Two friends, Copper John and Kestrel, have joked for years about posing together. “It will never happen,” I told them last conference. “Men are weird about getting naked together. I think it’s some kind of homophobic thing. Men aren’t used to that kind of intimacy.”
Apparently, my words were a challenge. Copper John and Kestrel showed up at Friendly Green Conference with fishing poles, a car, and directions to a scenic river spot. What’s more, they’d convinced a third man to join us.
This is the kind of cooperation that gives me hope for our culture.
Besides, it's always fun to leave an academic conference and go visit a creek. We acted like kids playing hooky as we drove through the Golden State countryside.
Copper John gestured to the third man in the car. "You can explain the Project Naked to him."

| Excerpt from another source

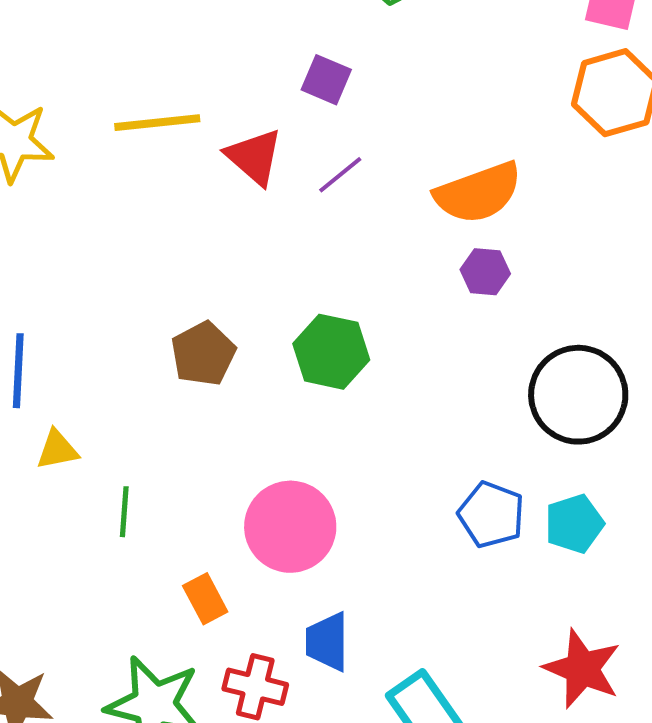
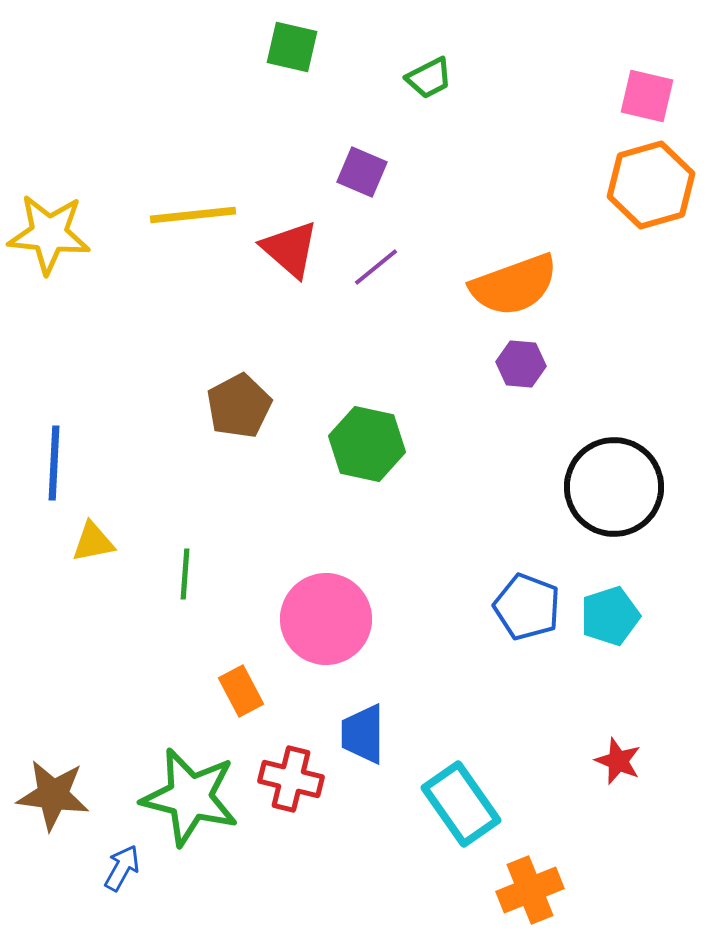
brown pentagon: (203, 354) -> (239, 406), moved
green line: (124, 512) -> (185, 574), moved
red star: (582, 669) -> (618, 761), size x0.6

I stumbled through an explanation — really, it's a feminist project about body image — and added, "You can choose your own pseudonym."
"Really?" he asked. "Aren't I just Subject X?"

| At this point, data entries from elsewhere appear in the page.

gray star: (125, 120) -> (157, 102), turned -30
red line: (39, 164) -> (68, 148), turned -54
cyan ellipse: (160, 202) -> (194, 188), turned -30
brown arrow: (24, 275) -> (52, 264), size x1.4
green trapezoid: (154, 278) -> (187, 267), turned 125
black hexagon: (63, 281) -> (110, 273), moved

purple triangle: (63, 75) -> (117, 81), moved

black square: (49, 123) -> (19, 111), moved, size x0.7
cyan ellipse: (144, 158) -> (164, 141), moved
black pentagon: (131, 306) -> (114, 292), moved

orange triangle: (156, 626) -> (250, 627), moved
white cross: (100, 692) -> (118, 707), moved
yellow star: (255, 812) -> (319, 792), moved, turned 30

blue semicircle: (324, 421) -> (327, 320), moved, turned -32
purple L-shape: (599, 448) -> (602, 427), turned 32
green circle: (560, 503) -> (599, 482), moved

"You need a cool name, " Kestrel said. "Like River Otter."
Flashing lights in the road cut short our conversation. As Copper John slowed the car, we saw firefighters in full gear swarming the hills while flames devoured the dry brush. A controlled burn.

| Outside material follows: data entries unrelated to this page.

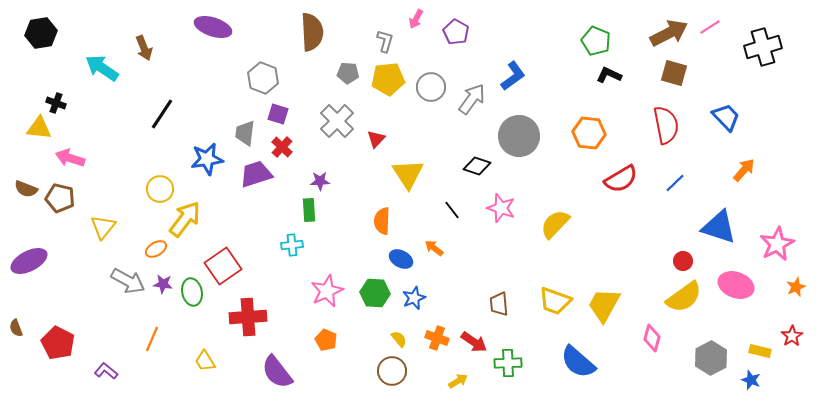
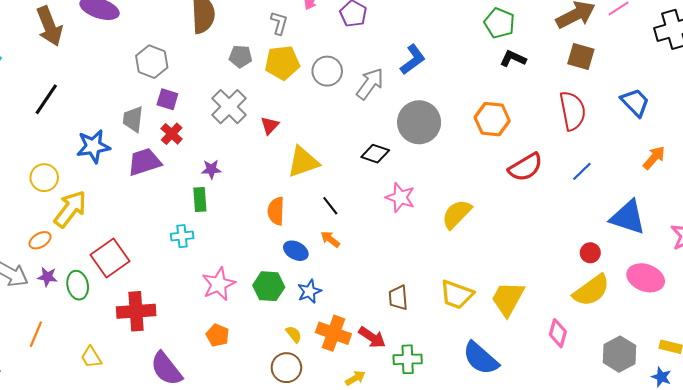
brown arrow: (144, 48) -> (49, 26), moved, size x1.5
yellow triangle: (408, 174) -> (303, 162), turned 44
black line: (452, 210) -> (330, 206), moved
orange cross: (437, 338) -> (333, 333), size x1.4

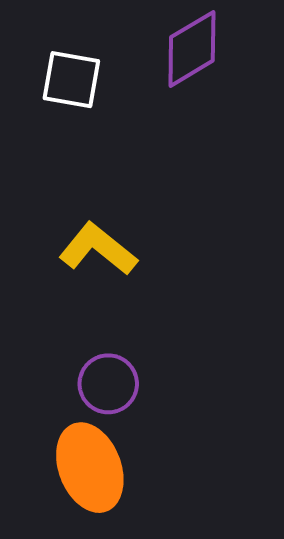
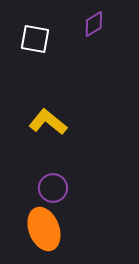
purple diamond: (192, 49) -> (94, 24), size x0.7

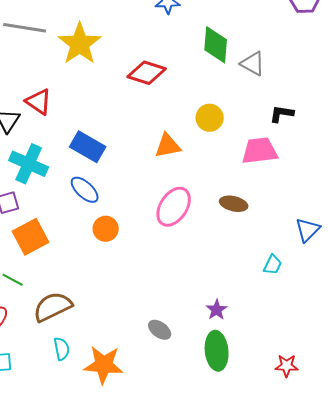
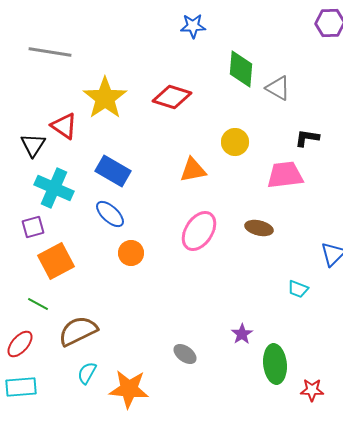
yellow star: (80, 44) -> (105, 98), moved
cyan trapezoid: (273, 265) -> (298, 289), turned 85
cyan semicircle: (62, 349) -> (87, 373), turned -140
green ellipse: (217, 351) -> (275, 364), moved

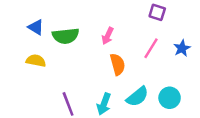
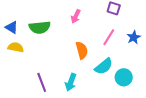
blue triangle: (36, 27) -> (12, 27), moved
pink arrow: (108, 36) -> (76, 16), moved
cyan semicircle: (137, 97) -> (104, 66), moved

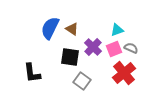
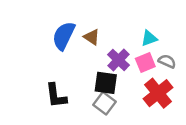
black square: (70, 57) -> (106, 83), moved
black L-shape: (32, 73) -> (56, 96), moved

“Oh, I should get one of them to pose,” I said without thinking.
“ARE YOU SERIOUS?” Kestrel said. He gestured to the other men in the car. “AREN’T WE GOOD ENOUGH?”
Yes, yes, I assured them. I’d chosen the three best-looking men at the conference. If I had thoughts about the fragility of the male ego, I kept them to myself.
Leaving behind the scorched earth, we drove to a turn-off and climbed down a path to the creek. The men had picked a perfect spot. The water rushed and swirled beneath golden hills dotted with dark green trees. Before stripping off their clothes, the men discussed props. They'd brought fishing poles, binoculars, and fishing vests.
"Look at this," Copper John said, showing me the fabric he wore around his neck for sun protection: the brand name was BUFF. I laughed, which was perhaps not the appropriate response.
"Who goes first?" River Otter asked. He was still fully dressed.
"We're posing together," Kestrel said. "That's the point."
"It's a milestone for my naked photo project," I said. "Multiple men getting naked together."
For most people, I think, getting naked involves vulnerability. And trust. I knew that Copper John and Kestrel were close friends who weren't afraid to be vulnerable with each other, but I didn't know how River Otter fit in. I looked over at him to see if he was comfortable with the plan.
He nodded. "Okay."
He continued talking as he pulled off his shirt. "So many of our feelings about our bodies are cultural,” he said. “If you walked into a store in your underwear, people would react. But a bikini? Perfectly acceptable. And what’s the difference?”
He offered his experience in Japanese onsens or hot springs, where men bathed naked together all the time. “Men often have this little towel – the size of a washcloth – and they cover their genitals with it when they’re walking around. But the towel doesn’t go into the water. You take it and put it on your head once you’re submerged. It's a protocol that everyone is used to.”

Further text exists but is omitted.